Frontotemporal Dementia: Impact on Social Brain.

By – Valeriy Sabodash, M.D.

frontotemporal DementiaDementia is a common clinical diagnosis in neurology practice. There are many types of dementia. The most discussed type is Alzheimer’s disease in the past known as senile dementia. However, there are other neurodegenerative syndromes that less known not only to the patients and their families but physicians too. Some of these, in fact, are not uncommon conditions and should hold social awareness to be recognizable and diagnosed in a proper time manner.

Frontotemporal Dementia or Frontotemporal Lobar Degeneration in abbreviation known as FTD is one of these illnesses we are going to discuss. It is known to us since 1892 when a professor of psychiatry from Charles University in Prague Arnold Pick first discovered and described the disease. Since then the name Pick’s Disease was used until lately. With time more syndromes which have the same histologic pathology and share similar clinical symptoms were discovered and the term FTD became predominant in use these days.

Frontotemporal dementia is a disease of the Social Brain. The striking feature of the disease is acquired asocial but not antisocial behavior and personality changes. Memory is not routinely affected. Patients with this disease develop behaviors, habits, and tendencies which previously they had not had. They progressively become inappropriate in their comments and acts, lack insight, tact and empathy towards others, lose interests in daily chores, develop poor decision making and judgment, tendency to eat sweets, and compulsive behaviors. For example, one of my patients started compulsively drawing pictures for straight 18 hours a day which was a brand-new habit for her. Hyperorality or tendency to put objects into a mouth, and hyperphagia, tendency to eat a lot, can lead to developing the state when a person eats everything reachable including not eatable objects. Majority of the patients with FTD have problems with hygiene and personal care. Despite recommendations, some of the patients continue risky driving.

Some patients do not see a problem in making comments on somebody’s appearance and often cannot suppress impulses of sexual character. Overly “friendly” patients with FTD are often easy to start a conversation with strangers on the street sometimes being very successful in seeking intimacy. Poor judgment makes people enormously spend money, ignore social boundaries, cultural traditions, advises and opinions of others. As Albert Camus’s personage in The Stranger said: “Mother died today. Or maybe yesterday; I can’t be sure”, – patients with FTD are losing their sympathy to all human and the humanism in general. “This is a person we did not know before” – is a usual complaint when families are describing the symptoms of a patient with FTD.

Aggression is not the common symptom of FTD. However, if present it is reactive to stimulus in opposition to premeditated or proactive aggression which required preservation of working memory and executive function. In FTD these are the most affected functions. Anxiety is frequently reported, when flat affect and apathy misread as depression. Abulia or lack of

motivation is very often to see in patients with FTD. Of note, these are probably the most common presentation of this disease.

Some patients may develop a syndrome of environmental dependency also called Zelig syndrome from the name of the protagonist of Woody Allen’s Zelig.

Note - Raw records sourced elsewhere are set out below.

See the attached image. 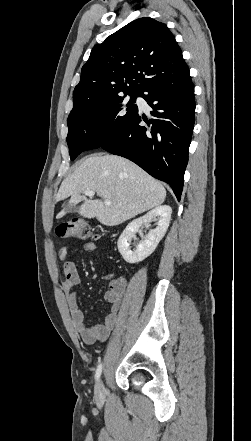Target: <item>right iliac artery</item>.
Listing matches in <instances>:
<instances>
[{
  "instance_id": "82829eb1",
  "label": "right iliac artery",
  "mask_w": 251,
  "mask_h": 441,
  "mask_svg": "<svg viewBox=\"0 0 251 441\" xmlns=\"http://www.w3.org/2000/svg\"><path fill=\"white\" fill-rule=\"evenodd\" d=\"M102 372V363H100L96 369L95 378L98 380Z\"/></svg>"
}]
</instances>
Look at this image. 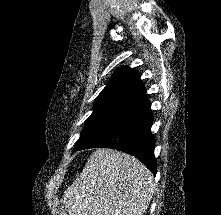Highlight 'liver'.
Segmentation results:
<instances>
[{
    "label": "liver",
    "instance_id": "liver-1",
    "mask_svg": "<svg viewBox=\"0 0 221 215\" xmlns=\"http://www.w3.org/2000/svg\"><path fill=\"white\" fill-rule=\"evenodd\" d=\"M152 192V175L139 160L100 148L64 192L62 203L69 215H143Z\"/></svg>",
    "mask_w": 221,
    "mask_h": 215
}]
</instances>
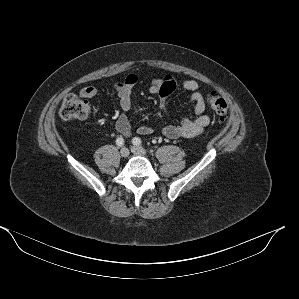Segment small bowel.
Returning a JSON list of instances; mask_svg holds the SVG:
<instances>
[{"mask_svg": "<svg viewBox=\"0 0 299 299\" xmlns=\"http://www.w3.org/2000/svg\"><path fill=\"white\" fill-rule=\"evenodd\" d=\"M138 82L135 74H128L123 80L111 84L110 88L115 91L119 97L121 115L116 120V129L119 134L127 138L132 133V125L128 118V113L132 108L131 93ZM182 88L190 92V104L192 106V115L184 116L176 123H165L162 126V134L168 138H190L199 135L209 125L211 116L205 112L206 104L200 85L195 80H185ZM177 89V83L171 76L163 78H154L149 85V91L158 94L161 99V110L166 119L170 120L172 115L169 107V97ZM98 88L86 86L80 90V96L84 99H90L96 96ZM138 133L148 135L152 133L151 127L141 125L137 129Z\"/></svg>", "mask_w": 299, "mask_h": 299, "instance_id": "obj_1", "label": "small bowel"}]
</instances>
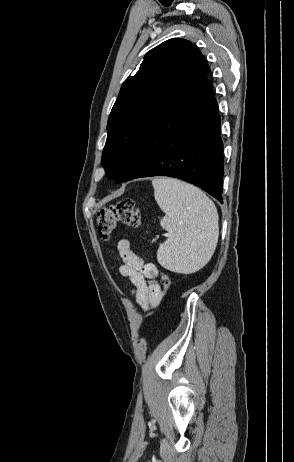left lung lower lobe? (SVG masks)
Segmentation results:
<instances>
[{
  "mask_svg": "<svg viewBox=\"0 0 294 462\" xmlns=\"http://www.w3.org/2000/svg\"><path fill=\"white\" fill-rule=\"evenodd\" d=\"M223 144L213 86L190 82L160 108L123 161L115 182L170 176L190 182L222 201Z\"/></svg>",
  "mask_w": 294,
  "mask_h": 462,
  "instance_id": "0a47b994",
  "label": "left lung lower lobe"
}]
</instances>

A syndrome where the affected individual relies on environmental cues to accomplish goals or tasks. For example, a person suffering from this syndrome sitting in a doctor’s chair may treat a doctor as his patient. False beliefs, fantastic thinking, or vividly experienced imagination, frequently mixed with hallucinosis are reported in a patient with FTD.

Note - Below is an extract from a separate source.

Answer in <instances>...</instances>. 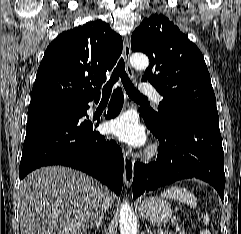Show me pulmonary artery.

There are three clinical forms of frontotemporal dementia: a behavioral variant, semantic dementia, and progressive non-fluent aphasia. Some of these have a strong genetic predisposition. In many features, these forms overlap clinically, but last two predominantly affect language rather than behavior. Treatments at present have limited efficacy in all three variants, and at best of mostly supportive character.